Beaumôme paya son entrée, loua des patins. À peine était-il sur la piste de bois, commençant à y évoluer, qu’une jeune femme, fort élégante, se rapprochait de lui.
— Ah, par exemple, lui fit celle-ci, je ne te croyais pas à Paris !
Beaumôme ne répondit rien. Il se contenta de serrer dans la sienne la main que lui tendait la jeune femme, et lui dit :
— Bonjour Adèle, je t’emmène dîner ce soir, si cela peut te faire plaisir.
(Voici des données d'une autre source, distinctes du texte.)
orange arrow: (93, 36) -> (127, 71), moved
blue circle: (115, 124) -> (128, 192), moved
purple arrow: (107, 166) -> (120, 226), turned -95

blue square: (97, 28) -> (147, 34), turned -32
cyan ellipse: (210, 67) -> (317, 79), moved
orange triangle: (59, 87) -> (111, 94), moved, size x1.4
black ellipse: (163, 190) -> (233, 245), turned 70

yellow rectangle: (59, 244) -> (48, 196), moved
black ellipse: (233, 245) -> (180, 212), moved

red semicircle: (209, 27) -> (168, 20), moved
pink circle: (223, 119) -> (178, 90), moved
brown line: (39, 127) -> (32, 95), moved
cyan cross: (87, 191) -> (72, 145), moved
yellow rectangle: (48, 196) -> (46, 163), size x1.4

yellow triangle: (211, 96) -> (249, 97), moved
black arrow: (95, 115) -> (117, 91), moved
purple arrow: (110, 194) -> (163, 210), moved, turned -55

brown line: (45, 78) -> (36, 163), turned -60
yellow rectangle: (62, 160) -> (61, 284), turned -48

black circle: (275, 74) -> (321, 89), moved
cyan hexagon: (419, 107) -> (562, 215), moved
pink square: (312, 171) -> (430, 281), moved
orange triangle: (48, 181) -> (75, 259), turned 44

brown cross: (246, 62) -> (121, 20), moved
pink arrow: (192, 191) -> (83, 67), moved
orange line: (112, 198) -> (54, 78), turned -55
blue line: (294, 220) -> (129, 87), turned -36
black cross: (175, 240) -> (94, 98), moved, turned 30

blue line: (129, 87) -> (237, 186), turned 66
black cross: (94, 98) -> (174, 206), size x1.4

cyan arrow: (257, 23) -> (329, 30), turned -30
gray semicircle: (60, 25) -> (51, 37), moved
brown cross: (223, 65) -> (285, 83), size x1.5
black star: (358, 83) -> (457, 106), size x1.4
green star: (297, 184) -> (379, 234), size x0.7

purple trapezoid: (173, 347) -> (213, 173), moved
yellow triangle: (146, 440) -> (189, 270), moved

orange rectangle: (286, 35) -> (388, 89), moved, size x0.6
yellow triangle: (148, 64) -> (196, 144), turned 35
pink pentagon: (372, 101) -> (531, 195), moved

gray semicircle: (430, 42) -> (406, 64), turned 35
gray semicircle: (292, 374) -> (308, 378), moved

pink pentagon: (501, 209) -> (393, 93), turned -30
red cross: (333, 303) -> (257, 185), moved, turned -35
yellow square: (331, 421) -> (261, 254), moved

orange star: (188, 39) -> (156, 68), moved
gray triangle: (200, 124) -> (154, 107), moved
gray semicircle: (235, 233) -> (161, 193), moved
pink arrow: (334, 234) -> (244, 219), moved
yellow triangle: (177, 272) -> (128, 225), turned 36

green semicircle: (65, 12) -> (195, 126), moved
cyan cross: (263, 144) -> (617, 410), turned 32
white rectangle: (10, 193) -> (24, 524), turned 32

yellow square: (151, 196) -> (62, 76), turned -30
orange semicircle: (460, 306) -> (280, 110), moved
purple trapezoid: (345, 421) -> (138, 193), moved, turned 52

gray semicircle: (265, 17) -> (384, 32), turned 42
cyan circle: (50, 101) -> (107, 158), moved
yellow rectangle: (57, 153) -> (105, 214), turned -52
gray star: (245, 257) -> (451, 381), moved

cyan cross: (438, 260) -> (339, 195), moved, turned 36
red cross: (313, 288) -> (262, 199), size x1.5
Il faut croire que la demi-mondaine n’était pas habituée à une telle amabilité de la part de son interlocuteur, car après avoir ouvert des yeux tout ronds, elle déclara en riant :
— Cela, par exemple, c’est plus fort que de jouer au bouchon ! T’as donc fait un héritage, Beaumôme, pour être aimable avec les femmes ?
Énigmatique, l’individu haussait les épaules, puis mettant un doigt sur ses lèvres, il recommanda :
— T’occupe pas de cela Adèle, ne t’inquiète pas de savoir d’où vient l’argent. Il faut prendre la vie comme elle se présente, et du moment que je suis riche, savoir en profiter.
***
Quant au mystérieux mécanicien qui semblait avoir été l’organisateur en chef, après avoir quitté l’apache Bébé boulevard des Batignolles, en lui recommandant d’aller prendre une succession de bains, puis de rentrer se coucher, il était simplement descendu dans le métro.
Il en ressortait dix minutes après, place Pereire, puis s’arrêtait au N° 214 de l’avenue Niel.
— Mme la Comtesse de Blangy ? demanda-t-il au concierge, en touchant poliment sa casquette.
La gardienne de la loge répondit :
— Rez-de-chaussée, à droite. Le service se fait par la cour.
Le mécanicien se garda de sonner à la grande entrée. Il traversa la cour puis frappa deux coups à la porte de la cuisine.
Il attendit quelques instants. Un bruit de pas précipités. Une femme lui ouvrit et poussa un cri de stupéfaction en l’apercevant.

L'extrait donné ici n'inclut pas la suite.